Jackie Gasson
Teachin’
I load my briefcase (big gold stars, red marking pencils, paper clips, safety pins, string for cheerio necklaces, Conscientious Objector Handbook, Fort Hood Three Newsletter, Substitute Directory, lunch, throat lozenges, cigarettes) and wait for that damn phone call.
Where do I go today? X school—X world—X game to play. Usually I go in my district, referred to as culturally deprived. Deprived only of white middle-class bogusness.
Today it’s elementary gym! Perfect! The Place for juggling power.
A fellow member of the teaching game greets me.
“We’ll work together today. The lesson’s first purpose, cultural improvement. The lesson’s second purpose, wholesome fun. The lesson plan, square dancing.”

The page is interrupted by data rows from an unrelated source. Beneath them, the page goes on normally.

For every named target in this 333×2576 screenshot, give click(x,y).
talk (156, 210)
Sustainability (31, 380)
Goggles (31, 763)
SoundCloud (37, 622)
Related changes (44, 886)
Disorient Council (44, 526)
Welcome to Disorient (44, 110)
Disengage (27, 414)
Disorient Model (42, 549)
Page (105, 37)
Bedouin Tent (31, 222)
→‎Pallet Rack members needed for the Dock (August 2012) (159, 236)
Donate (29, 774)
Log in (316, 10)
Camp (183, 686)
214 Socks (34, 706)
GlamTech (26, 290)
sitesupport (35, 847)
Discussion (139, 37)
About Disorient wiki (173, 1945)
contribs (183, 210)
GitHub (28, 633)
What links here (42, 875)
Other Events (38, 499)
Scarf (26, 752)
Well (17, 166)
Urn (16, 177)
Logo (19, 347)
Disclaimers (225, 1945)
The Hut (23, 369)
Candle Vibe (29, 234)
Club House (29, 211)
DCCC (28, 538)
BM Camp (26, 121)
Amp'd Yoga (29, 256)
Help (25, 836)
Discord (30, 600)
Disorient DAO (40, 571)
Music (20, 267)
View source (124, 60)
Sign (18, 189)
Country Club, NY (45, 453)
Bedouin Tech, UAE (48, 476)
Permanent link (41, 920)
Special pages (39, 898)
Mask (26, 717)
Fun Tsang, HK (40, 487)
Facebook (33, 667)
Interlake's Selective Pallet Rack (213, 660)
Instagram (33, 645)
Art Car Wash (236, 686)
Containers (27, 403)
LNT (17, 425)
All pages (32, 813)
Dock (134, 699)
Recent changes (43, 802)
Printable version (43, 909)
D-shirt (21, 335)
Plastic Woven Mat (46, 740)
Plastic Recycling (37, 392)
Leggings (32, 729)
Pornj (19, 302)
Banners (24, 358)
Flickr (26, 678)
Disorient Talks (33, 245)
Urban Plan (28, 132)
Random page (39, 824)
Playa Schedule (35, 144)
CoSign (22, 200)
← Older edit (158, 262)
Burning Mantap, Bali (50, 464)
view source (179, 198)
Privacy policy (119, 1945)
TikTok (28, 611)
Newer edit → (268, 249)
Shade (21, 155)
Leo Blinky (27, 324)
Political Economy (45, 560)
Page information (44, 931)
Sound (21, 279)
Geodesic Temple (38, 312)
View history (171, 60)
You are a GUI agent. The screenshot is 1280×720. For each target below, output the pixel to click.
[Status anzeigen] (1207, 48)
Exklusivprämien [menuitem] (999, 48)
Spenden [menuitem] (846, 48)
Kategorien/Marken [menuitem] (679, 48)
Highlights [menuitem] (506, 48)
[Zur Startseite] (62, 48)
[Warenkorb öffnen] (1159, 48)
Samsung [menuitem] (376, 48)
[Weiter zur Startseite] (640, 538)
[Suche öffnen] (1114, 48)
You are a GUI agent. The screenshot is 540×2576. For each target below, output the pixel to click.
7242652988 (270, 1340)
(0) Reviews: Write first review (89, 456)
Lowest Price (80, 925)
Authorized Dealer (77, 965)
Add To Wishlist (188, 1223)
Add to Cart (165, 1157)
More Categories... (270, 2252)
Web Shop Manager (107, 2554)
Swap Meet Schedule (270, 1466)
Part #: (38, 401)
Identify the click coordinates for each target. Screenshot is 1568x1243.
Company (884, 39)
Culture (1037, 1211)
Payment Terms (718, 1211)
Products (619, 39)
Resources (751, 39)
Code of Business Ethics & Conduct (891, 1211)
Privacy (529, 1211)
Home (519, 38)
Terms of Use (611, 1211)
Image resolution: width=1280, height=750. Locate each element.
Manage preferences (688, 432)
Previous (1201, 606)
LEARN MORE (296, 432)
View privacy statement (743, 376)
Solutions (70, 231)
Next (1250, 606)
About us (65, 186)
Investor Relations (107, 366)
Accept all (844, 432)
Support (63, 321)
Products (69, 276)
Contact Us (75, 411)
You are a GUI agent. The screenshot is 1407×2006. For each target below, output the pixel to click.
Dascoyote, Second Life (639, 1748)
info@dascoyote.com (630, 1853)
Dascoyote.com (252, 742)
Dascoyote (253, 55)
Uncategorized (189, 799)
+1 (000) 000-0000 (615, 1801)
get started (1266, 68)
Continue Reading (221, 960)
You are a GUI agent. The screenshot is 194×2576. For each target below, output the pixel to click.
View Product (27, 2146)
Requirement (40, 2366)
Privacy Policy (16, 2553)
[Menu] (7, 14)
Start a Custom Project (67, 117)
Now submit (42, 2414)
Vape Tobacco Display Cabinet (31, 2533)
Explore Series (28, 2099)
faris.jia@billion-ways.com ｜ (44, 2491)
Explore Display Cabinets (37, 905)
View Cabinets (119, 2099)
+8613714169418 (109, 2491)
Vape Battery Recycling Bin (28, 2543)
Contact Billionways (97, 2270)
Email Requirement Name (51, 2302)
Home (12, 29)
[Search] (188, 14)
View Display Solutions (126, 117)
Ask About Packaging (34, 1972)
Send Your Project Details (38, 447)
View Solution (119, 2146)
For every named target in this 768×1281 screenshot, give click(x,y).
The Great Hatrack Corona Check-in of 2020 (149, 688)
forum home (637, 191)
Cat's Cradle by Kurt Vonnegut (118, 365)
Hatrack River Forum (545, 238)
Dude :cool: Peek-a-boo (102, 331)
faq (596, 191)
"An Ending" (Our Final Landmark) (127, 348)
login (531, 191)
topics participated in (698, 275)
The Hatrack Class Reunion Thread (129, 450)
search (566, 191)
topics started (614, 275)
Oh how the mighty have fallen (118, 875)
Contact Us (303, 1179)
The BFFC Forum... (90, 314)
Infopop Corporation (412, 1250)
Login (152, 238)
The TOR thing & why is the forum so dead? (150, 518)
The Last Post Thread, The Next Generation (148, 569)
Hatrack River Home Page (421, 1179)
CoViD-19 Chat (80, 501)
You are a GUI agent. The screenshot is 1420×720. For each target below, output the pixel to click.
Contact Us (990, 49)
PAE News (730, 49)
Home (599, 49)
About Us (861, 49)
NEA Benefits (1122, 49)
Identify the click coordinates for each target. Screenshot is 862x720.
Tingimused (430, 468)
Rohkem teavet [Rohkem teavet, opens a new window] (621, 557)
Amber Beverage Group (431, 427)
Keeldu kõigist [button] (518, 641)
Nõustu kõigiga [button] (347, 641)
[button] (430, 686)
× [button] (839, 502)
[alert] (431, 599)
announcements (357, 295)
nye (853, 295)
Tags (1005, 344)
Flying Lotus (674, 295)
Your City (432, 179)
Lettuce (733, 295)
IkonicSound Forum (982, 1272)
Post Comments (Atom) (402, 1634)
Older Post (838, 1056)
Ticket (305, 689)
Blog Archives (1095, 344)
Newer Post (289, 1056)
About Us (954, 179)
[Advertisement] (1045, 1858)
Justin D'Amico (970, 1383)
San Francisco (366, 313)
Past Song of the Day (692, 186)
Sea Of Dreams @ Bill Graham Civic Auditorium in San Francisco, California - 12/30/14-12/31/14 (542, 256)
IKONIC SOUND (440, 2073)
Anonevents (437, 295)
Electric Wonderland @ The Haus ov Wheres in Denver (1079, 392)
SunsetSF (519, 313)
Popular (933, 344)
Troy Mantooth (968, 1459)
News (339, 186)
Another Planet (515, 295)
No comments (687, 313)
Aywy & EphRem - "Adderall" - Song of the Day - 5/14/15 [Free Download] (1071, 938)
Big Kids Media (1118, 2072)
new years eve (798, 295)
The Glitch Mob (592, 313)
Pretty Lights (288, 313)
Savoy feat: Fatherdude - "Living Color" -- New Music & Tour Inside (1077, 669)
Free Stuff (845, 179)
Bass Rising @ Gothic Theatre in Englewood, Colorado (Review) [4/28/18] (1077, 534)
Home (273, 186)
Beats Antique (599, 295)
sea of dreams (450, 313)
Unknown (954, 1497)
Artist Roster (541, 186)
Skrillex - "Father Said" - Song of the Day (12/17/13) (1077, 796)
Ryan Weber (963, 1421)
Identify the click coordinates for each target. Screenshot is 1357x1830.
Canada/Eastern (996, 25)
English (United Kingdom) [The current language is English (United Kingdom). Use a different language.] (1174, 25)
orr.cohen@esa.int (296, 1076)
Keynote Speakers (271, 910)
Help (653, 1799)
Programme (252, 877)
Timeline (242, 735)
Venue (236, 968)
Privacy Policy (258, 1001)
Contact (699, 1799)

Amid the Western drawling, “Doe Cee Doe,” the kids lose gym shoes, chew gum, trip, punch each other out at every Grande-whatever-it’s-called, react with horror at their partner, and totally despise the cultural exercise. In between these flippy cuts the kids freak out into some hippy change. Whereby my not so hip, ex-Green Beret colleague sends them to the corner for dancing! Isn’t that great? Or he would shout, “Alright I said alamande left not right. I’ve had enough crap out of you. Shutup. Now, ladies and gentlemen, let’s continue.”
I look around. Is this real? Is this what’s happening? Just kids screwing around? No, not just kids. Not the little anemic cougher on TV whose mommie hears every bodily emanation and runs to her bedside with Creomulsion (at least give her Romilar). Not the disgusting Aryan sweetie with no cavities. Not the darling M&M party set, whose clean hands stay in their pants not in their mouths.
You don’t have to look close. No exaggerations are necessary for explanation. It’s 100 years old and smells it. A play room the size of a small classroom, no baskets so no balls, no piano so no real music, no windows so no light. A gym with six poles crowding the center in an unheated basement.
More obvious are the kids. They already believe, they look alike but hope if they’re bad enough you’ll notice them. I notice...the ankle length skirt of an older sister, the torn sweater covering the ripped dress, the too tight over-washed levis.
Alright! That’s what’s happening. Let’s call a spade a spade. Yes, there is black. Black power. Black Muslims. There’s Patty Waters moaning, “Black is the color of my true love’s hair.
B -L-A-C-K, ooh B-L-A-C-K. Black black black black Slack black—black.”
It’s happening and all the white, Texan square dancing in America can’t make Black White.